Kaa's role as Knowledge becomes clearest of all in “Red Dog.” If “How Fear Came” and “The King's Ankus” are genesis myths, “Red Dog” is closer to being classical epic. Like the Iliad and the Aeneid, it shows the clash of two races, with heroic battles and fierce individual encounters; its rhetoric is formal and poetic, the dialogue decorative and ceremonious; and Kaa the python provides the epic “machinery.” Mowgli plays the role of the crafty Odysseus who defeats the enemy by employing a stratagem; and Kaa instructs him on the means to destroy the Red Dog as Athena prompted Odysseus's scheme of the Trojan horse.8 Mowgli, who has developed in humility since the days of “Kaa's Hunting,” comes explicitly to seek Kaa's advice. “I am not wise nor strong. Hast thou a better plan, Kaa?” (II, “RD” [“Red Dog”], 233). (In the same way the epic poet of Paradise Lost addresses his muse, the Holy Spirit: “Instruct me, for Thou know'st” [I, 19].) Kaa, thus consulted, settles down to remembrance of things past, recalling all that has happened in the two hundred years since he hatched from the egg; and comes up with a plan that will be a deliberate reenactment of an accidental occurrence of the past: “What will be is no more than a forgotten year striking backward,” he says (233). When Kaa has unfolded his plan, Mowgli makes his tribute: “Kaa, thou art, indeed, the wisest of all the Jungle” (238).

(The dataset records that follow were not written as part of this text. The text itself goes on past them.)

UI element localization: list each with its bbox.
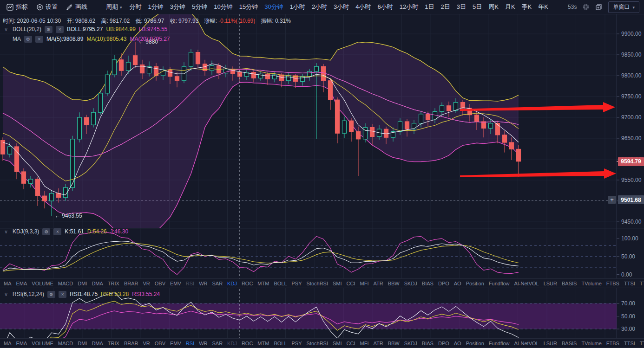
tool-gear[interactable]: 设置 (36, 3, 58, 11)
tab-sar[interactable]: SAR (212, 341, 223, 346)
tab-roc[interactable]: ROC (242, 281, 253, 286)
tab-trix[interactable]: TRIX (108, 341, 119, 346)
interval-月K[interactable]: 月K (505, 3, 515, 11)
tab-trix[interactable]: TRIX (108, 281, 119, 286)
tab-bbw[interactable]: BBW (388, 341, 400, 346)
alert-plus-button[interactable]: + (608, 196, 616, 204)
ma-settings-button[interactable]: ⚙ (24, 36, 32, 43)
tab-atr[interactable]: ATR (373, 341, 383, 346)
interval-3日[interactable]: 3日 (457, 3, 466, 11)
interval-2日[interactable]: 2日 (441, 3, 450, 11)
tab-ftbs[interactable]: FTBS (606, 341, 619, 346)
chevron-down-icon[interactable]: ∨ (3, 291, 9, 297)
tab-lsur[interactable]: LSUR (544, 341, 557, 346)
interval-30分钟[interactable]: 30分钟 (264, 3, 283, 11)
interval-分时[interactable]: 分时 (130, 3, 142, 11)
chevron-down-icon[interactable]: ∨ (3, 229, 9, 235)
interval-2小时[interactable]: 2小时 (312, 3, 327, 11)
tab-smi[interactable]: SMI (333, 281, 342, 286)
tab-ttsi[interactable]: TTSI (624, 341, 635, 346)
window-mode-button[interactable]: 单窗口 ▾ (608, 1, 639, 13)
rsi-settings-button[interactable]: ⚙ (47, 291, 55, 298)
tab-bias[interactable]: BIAS (422, 281, 434, 286)
kdj-close-button[interactable]: × (53, 228, 61, 235)
tab-dma[interactable]: DMA (92, 281, 103, 286)
tab-ao[interactable]: AO (454, 281, 461, 286)
kdj-settings-button[interactable]: ⚙ (42, 228, 50, 235)
tab-volume[interactable]: VOLUME (32, 281, 53, 286)
tab-obv[interactable]: OBV (155, 281, 165, 286)
tab-ma[interactable]: MA (4, 341, 12, 346)
tab-emv[interactable]: EMV (170, 281, 181, 286)
chevron-down-icon[interactable]: ∨ (3, 26, 9, 32)
tab-mtm[interactable]: MTM (257, 341, 269, 346)
tab-ai-netvol[interactable]: AI-NetVOL (514, 281, 539, 286)
tab-mfi[interactable]: MFI (360, 341, 369, 346)
collapse-icon[interactable] (582, 3, 590, 11)
interval-周K[interactable]: 周K (488, 3, 499, 11)
tab-stochrsi[interactable]: StochRSI (307, 341, 328, 346)
ma-close-button[interactable]: × (35, 36, 43, 43)
tab-psy[interactable]: PSY (292, 341, 302, 346)
tab-dmi[interactable]: DMI (78, 281, 87, 286)
tab-bias[interactable]: BIAS (422, 341, 434, 346)
tab-smi[interactable]: SMI (333, 341, 342, 346)
tool-chart[interactable]: 指标 (7, 3, 28, 11)
boll-close-button[interactable]: × (56, 26, 64, 33)
interval-15分钟[interactable]: 15分钟 (239, 3, 258, 11)
tab-basis[interactable]: BASIS (562, 341, 577, 346)
tab-kdj[interactable]: KDJ (227, 281, 237, 286)
period-dropdown[interactable]: 周期 ▾ (106, 3, 122, 11)
tab-macd[interactable]: MACD (58, 341, 73, 346)
tab-cci[interactable]: CCI (347, 341, 355, 346)
interval-季K[interactable]: 季K (522, 3, 532, 11)
tab-ftbs[interactable]: FTBS (606, 281, 619, 286)
tab-fundflow[interactable]: Fundflow (489, 281, 510, 286)
tab-ema[interactable]: EMA (16, 341, 27, 346)
tab-cci[interactable]: CCI (347, 281, 355, 286)
tab-emv[interactable]: EMV (170, 341, 181, 346)
tab-position[interactable]: Position (466, 341, 484, 346)
tab-roc[interactable]: ROC (242, 341, 253, 346)
tab-dmi[interactable]: DMI (78, 341, 87, 346)
tab-ao[interactable]: AO (454, 341, 461, 346)
tab-tvolume[interactable]: TVolume (581, 281, 601, 286)
tab-wr[interactable]: WR (199, 281, 207, 286)
tab-brar[interactable]: BRAR (124, 281, 138, 286)
tab-obv[interactable]: OBV (155, 341, 165, 346)
tab-skdj[interactable]: SKDJ (404, 281, 417, 286)
tab-volume[interactable]: VOLUME (32, 341, 53, 346)
tool-pen[interactable]: 画线 (66, 3, 87, 11)
tab-brar[interactable]: BRAR (124, 341, 138, 346)
tab-stochrsi[interactable]: StochRSI (307, 281, 328, 286)
interval-3小时[interactable]: 3小时 (334, 3, 349, 11)
interval-年K[interactable]: 年K (538, 3, 548, 11)
tab-ema[interactable]: EMA (16, 281, 27, 286)
tab-boll[interactable]: BOLL (274, 281, 287, 286)
interval-4小时[interactable]: 4小时 (355, 3, 371, 11)
tab-rsi[interactable]: RSI (186, 341, 194, 346)
tab-wr[interactable]: WR (199, 341, 207, 346)
interval-1日[interactable]: 1日 (425, 3, 434, 11)
interval-1分钟[interactable]: 1分钟 (148, 3, 164, 11)
tab-position[interactable]: Position (466, 281, 484, 286)
tab-ttmu[interactable]: TTMU (640, 341, 644, 346)
tab-vr[interactable]: VR (143, 341, 150, 346)
interval-10分钟[interactable]: 10分钟 (214, 3, 232, 11)
tab-ttsi[interactable]: TTSI (624, 281, 635, 286)
interval-6小时[interactable]: 6小时 (378, 3, 393, 11)
tab-fundflow[interactable]: Fundflow (489, 341, 510, 346)
tab-basis[interactable]: BASIS (562, 281, 577, 286)
boll-settings-button[interactable]: ⚙ (45, 26, 53, 33)
tab-sar[interactable]: SAR (212, 281, 223, 286)
tab-vr[interactable]: VR (143, 281, 150, 286)
tab-psy[interactable]: PSY (292, 281, 302, 286)
interval-12小时[interactable]: 12小时 (400, 3, 418, 11)
tab-mfi[interactable]: MFI (360, 281, 369, 286)
tab-dpo[interactable]: DPO (438, 281, 449, 286)
tab-dpo[interactable]: DPO (438, 341, 449, 346)
tab-mtm[interactable]: MTM (257, 281, 269, 286)
interval-1小时[interactable]: 1小时 (290, 3, 305, 11)
interval-3分钟[interactable]: 3分钟 (170, 3, 185, 11)
tab-macd[interactable]: MACD (58, 281, 73, 286)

As Mowgli goes about enacting the scheme, we see him at the height of his development, and bringing to bear a lifetime of training among the animals and observation among men. The stratagem of luring the Red Dog among the bees and himself escaping to fight the survivors downriver calls on all his varied powers:
“Mowgli the Frog I have been,” said he to himself; “Mowgli the Wolf have I said that I am. Now Mowgli the Ape must I be before I am Mowgli the Buck. At the end I shall be Mowgli the Man.”
[241–42]
As he has learned to add Kaa's wisdom to Baloo's power and Bagheera's passion, so he has confirmed his mastery as man, the animal who is fully adaptable.

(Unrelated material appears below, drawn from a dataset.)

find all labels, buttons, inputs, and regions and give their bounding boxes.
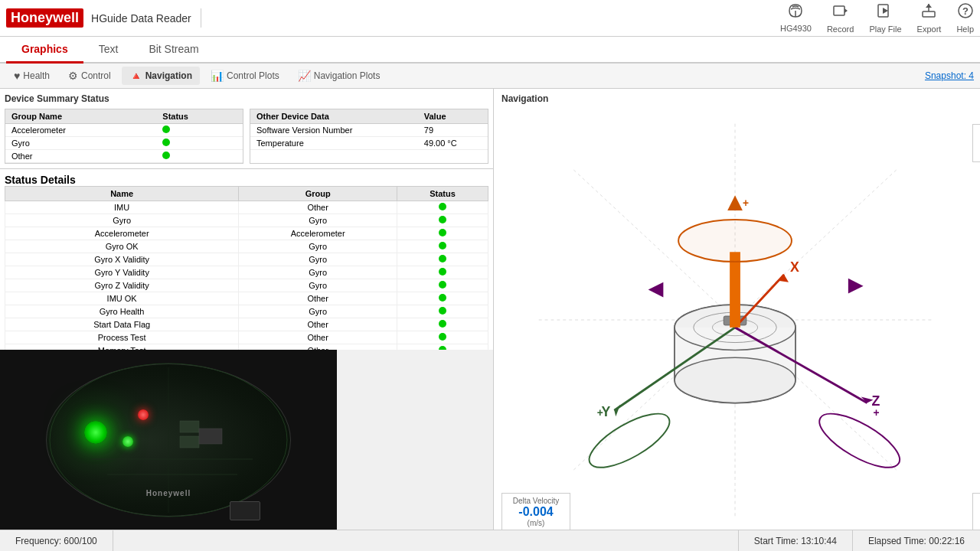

At the end of “The Spring Running,” the last of the Mowgli stories, Mowgli takes leave of his three mentors at the Council Rock. Kipling is winding up the different thematic and symbolic strands. Mowgli is still “two Mowglis,” wolf and human, and drawn in two directions:
“By night and by day I hear a double step upon my trail. When I turn my head it is as though one had hidden himself from me that instant. I go to look behind the trees and he is not there. I call and none cry again; but it is as though one listened and kept back the answer.”
[II, 291–92]
It has come to pass “that Mowgli should drive Mowgli back to the Man-Pack” (292). At the ritual leave-taking, Baloo, now very old, first takes the floor, reminding us of his role: “I taught thee the Law. It is for me to speak” (293). Mowgli's “wisdom and strength,” he says, have saved the wolf pack. Love he does not mention for the moment, for at this point only Kaa and Baloo, of the three, are present. Kaa too is there with his wisdom to impart: “‘Having cast the skin,’ said Kaa, ‘we may not creep into it afresh. It is the Law’” (293). It is the wisdom for all seasons, from Milton's “To morrow to fresh Woods, and Pastures new” to Tennyson's
The old order changeth, yielding place to new, …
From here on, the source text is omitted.